Merging our city's two railway services involves a myriad of complex investment and public policy decisions. But for most people, its key selling point was the promise of substantial fare reductions. This promise was finally delivered yesterday.
The cuts are especially big for long- and medium-distance commuters, who will see fares reduced by at least 10 per cent and 5 per cent respectively. The longest routes will have reductions of up to 35 per cent. Even the lowest current fares will fall by 20 cents, while boarding charges - for passengers switching from one rail system to another - will be scrapped. At a time of rising costs, as inflation hit 3.2 per cent last month, commuters have been guaranteed that the reduced fares will stay in place until at least June 2009.
The new fares will likely satisfy the public, something demanded of the new MTR Corporation by its majority shareowner, the government. The challenge ahead, therefore, is for the publicly listed rail operator to placate another key constituency, its minority shareholders. These will not be so easily satisfied, and a viable, long-term profit growth strategy is necessary.
The steep fare cuts mean the merged rail giant will forgo an estimated HK$600 million a year in revenue. Furthermore, it will no longer be able to adjust fares independently. Instead, fares can only be changed according to a formula based on a basket of indicators such as inflation, wages and productivity. The MTR Corp has also promised not to make staff cuts; there will be voluntary redundancies only. Legitimate questions have therefore been raised by critics of the merger, with some warning that the corporation's cash flow will be impeded in the next few years as a result.
Clearly, the MTR Corp hopes to find profit growth in the city's property development and investment, especially from a strong portfolio of property sites it has obtained from the Kowloon-Canton Railway Corporation as part of the deal. This will be coupled with expansions across the border by exploiting existing KCR services and facilities on the mainland.

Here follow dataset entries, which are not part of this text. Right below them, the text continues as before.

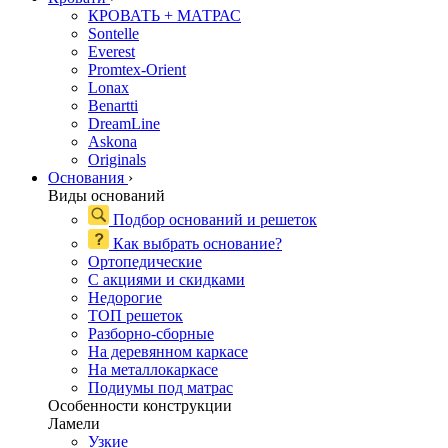
КРОВАТЬ + МАТРАС
Sontelle
Everest
Promtex-Orient
Lonax
Benartti
DreamLine
Askona
Originals
Основания
›
Виды оснований
Подбор оснований и решеток
Как выбрать основание?
Ортопедические
С акциями и скидками
Недорогие
ТОП решеток
Разборно-сборные
На деревянном каркасе
На металлокаркасе
Подиумы под матрас
Особенности конструкции
Ламели
Узкие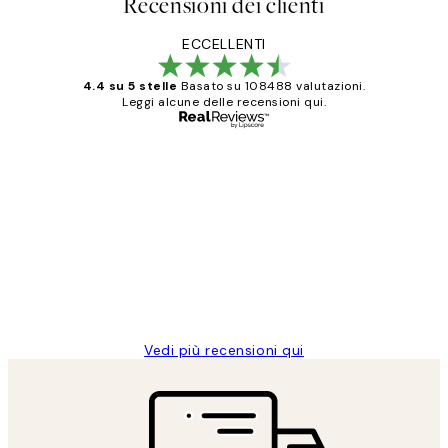
Recensioni dei clienti
ECCELLENTI
4.4 su 5 stelle
Basato su 108488 valutazioni.
Leggi alcune delle recensioni qui.
Acquirente verificato
recensioni
dei
PERFECT!!
clienti
26 mag
Alessandra G
Vedi più recensioni qui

This two-pronged growth strategy is one of great promise, but it also poses many difficulties and challenges.
For now, the MTR Corp can expect substantially increased streams of income from shopping malls, offices, and development rights of station properties owned by the KCRC. But the local property market is closely tied to the stock market, which has recently suffered extreme volatility, something that is not expected to go away any time soon. A steep market correction or a crash would have a significantly negative impact on the rail operator at this delicate, transitional time.